Pour les jours de froid ou de faiblesse, Katell faisait une décoction de pruneaux qui était un délice.Les pruneaux mijotaient pendant plusieurs heures sur le feu de bois, recouverts d’eau et de miel et la décoction se buvait froide ou à peine tiède. Outre l’action bénéfique sur le transit intestinal, cette préparation offrait de gros pruneaux bien ronds et juteux pour le dessert. Quelques petits beurres LU accompagnaient le tout. Les fruits exotiques nous étaient inconnus, mis à part les oranges et les bananes. Katell achetait toujours des oranges sanguines chez Jannick Gall qui tenait une petite épicerie sur la place et les bananes bien mûres chez Louisette Péron qui , en plus des fruits et quelques légumes, vendait aussi du poisson que son mari, Pol David, mareyeur , allait chercher chaque matin à la criée de Lorient. Louisette avait deux jolies filles, Brigitte et Marie-Paule qui servaient parfois au magasin et avec qui ma soeur aimait parler de temps en temps. Un jour , ma soeur décida d’essayer l’écriture sympathique à base de jus de citron, selon une « recette » trouvée dans un livre de la collection « rouge et or ». Elle m’emmena donc chez Louisette Péron acheter un citron pour écrire un message sur une page blanche. Ce message devait être chauffé à la flamme d’une bougie pour devenir lisible. Mais ma soeur ne s’attendait pas aux questions inquiètes de Louisette qui s’étonna de cet achat, car Katell n’achetait presque jamais de citron.. Y avait-il quelqu’un de malade chez nous ? M-C répondit sèchement que non, trouvant la question déplacée, alors qu’elle était pleine de bonnes intentions, et nous sommes ressorties bien vite du magasin avant d’avoir à répondre à un interrogatoire plus poussé. Les parents n’avaient pas à savoir que nous dépensions nos maigres économies à l’achat de nourriture gaspillée !

Les gâteaux au beurre étaient réservés aux jours de fête, gâteau breton ou kuign-amann, mais aussi moka au café.Chez Jannick Bodet on achetait du  pain de Savoie et du pain doux. Avec le café on servait parfois une gaufrette Gringoire ,qui portait une maxime amusante . Les boudoirs étaient servis avec le mousseux ou le champagne, mais uniquement lorsque mes parents offraient une bouteille. Katell achetait du café vert, non torréfié chez Annick Guillou, route de la Gare, à côté de chez Moullec. Elle l’achetait par caissette de 5 ou 10 kilos  et le faisait griller sur le feu de bois dans une poële percée. Une fois grillé, le café en grains était conservé dans une grande boîte en fer et Katell se servait d’un moulin à café manuel pour le réduire en poudre. Les moulins à café électriques n’existaient pas encore chez nous. Le café était préparé dans une cafetière très haute, prévue pour 12 bols, et Katell remplissait le filtre à moitié avec du café et l’autre moitié avec de la chicorée LEROUX. Puis on versait l’eau bouillante à la main, patiemment, jusqu’à obtention du breuvage .

Chez Annick Guillou, on vendait de l’épicerie bien sûr, mais je n’avais d’ yeux que pour les bonbons  multicolores contenus dans de grands bocaux de verre. Lorsque j’allais jouer avec M-Do , la fille de la maison, madame Nicolas, sa grand-mère nous autorisait à nous servir librement pour jouer à la marchande. Et c’étaient de délicieux après-midi que ceux passés en attendant que Katell finisse le ménage dans le magasin et la maison.

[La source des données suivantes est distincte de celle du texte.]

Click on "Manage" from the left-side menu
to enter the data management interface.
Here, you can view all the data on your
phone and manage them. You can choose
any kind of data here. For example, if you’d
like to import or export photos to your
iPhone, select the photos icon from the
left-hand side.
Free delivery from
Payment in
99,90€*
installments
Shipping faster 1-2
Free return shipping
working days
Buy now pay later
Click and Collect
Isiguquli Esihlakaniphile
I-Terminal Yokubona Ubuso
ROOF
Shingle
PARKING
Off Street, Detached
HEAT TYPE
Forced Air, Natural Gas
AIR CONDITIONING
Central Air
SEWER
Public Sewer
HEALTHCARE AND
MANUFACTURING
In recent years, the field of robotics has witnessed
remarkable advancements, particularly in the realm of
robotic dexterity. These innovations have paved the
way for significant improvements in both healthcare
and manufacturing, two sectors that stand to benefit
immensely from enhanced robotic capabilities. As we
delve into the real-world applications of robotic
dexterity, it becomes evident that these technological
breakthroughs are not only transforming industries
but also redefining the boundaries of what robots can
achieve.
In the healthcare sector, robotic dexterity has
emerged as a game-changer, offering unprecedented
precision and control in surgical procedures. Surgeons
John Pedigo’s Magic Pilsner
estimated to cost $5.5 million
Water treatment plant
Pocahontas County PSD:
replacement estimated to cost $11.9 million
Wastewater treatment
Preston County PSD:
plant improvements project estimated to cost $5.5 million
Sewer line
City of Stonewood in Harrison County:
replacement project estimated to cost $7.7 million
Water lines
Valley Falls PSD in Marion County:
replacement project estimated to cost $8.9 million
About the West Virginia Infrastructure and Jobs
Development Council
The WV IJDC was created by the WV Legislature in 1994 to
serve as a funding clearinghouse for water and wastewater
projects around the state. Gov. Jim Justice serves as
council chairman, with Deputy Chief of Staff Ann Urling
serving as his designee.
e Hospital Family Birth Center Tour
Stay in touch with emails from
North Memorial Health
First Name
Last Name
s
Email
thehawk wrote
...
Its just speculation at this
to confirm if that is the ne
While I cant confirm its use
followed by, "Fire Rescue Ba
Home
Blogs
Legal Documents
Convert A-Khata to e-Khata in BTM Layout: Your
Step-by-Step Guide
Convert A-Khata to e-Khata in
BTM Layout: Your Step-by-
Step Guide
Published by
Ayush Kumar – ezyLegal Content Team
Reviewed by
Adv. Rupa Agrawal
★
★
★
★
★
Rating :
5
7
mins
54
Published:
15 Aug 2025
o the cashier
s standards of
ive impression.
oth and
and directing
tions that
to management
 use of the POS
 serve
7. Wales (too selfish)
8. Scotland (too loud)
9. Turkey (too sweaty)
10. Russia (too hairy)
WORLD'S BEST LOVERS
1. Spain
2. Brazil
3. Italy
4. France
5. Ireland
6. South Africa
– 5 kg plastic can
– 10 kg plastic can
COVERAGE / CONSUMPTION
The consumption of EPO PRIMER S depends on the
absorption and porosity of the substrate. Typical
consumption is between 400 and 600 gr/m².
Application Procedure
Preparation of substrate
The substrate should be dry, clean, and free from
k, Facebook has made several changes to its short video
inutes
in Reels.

Le soir, après la promenade vespérale, Katell proposait un grog à base d’eau de vie de cidre. Mon père acceptait volontiers et moi même je me suis prise à aimer le goût sucré de cette eau aromatisée que l’on me servait. Après quoi, chacun rejoignait ses pénates et la journée se terminait. On couvrait le feu pour que les braises s’étouffent et Katell préparait les journaux , les brindilles et les bûches qui serviraient à réveiller le foyer le lendemain matin. Une nouvelle journée recommençait sans que nous mesurions la chance que nous avions de vivre ces instants.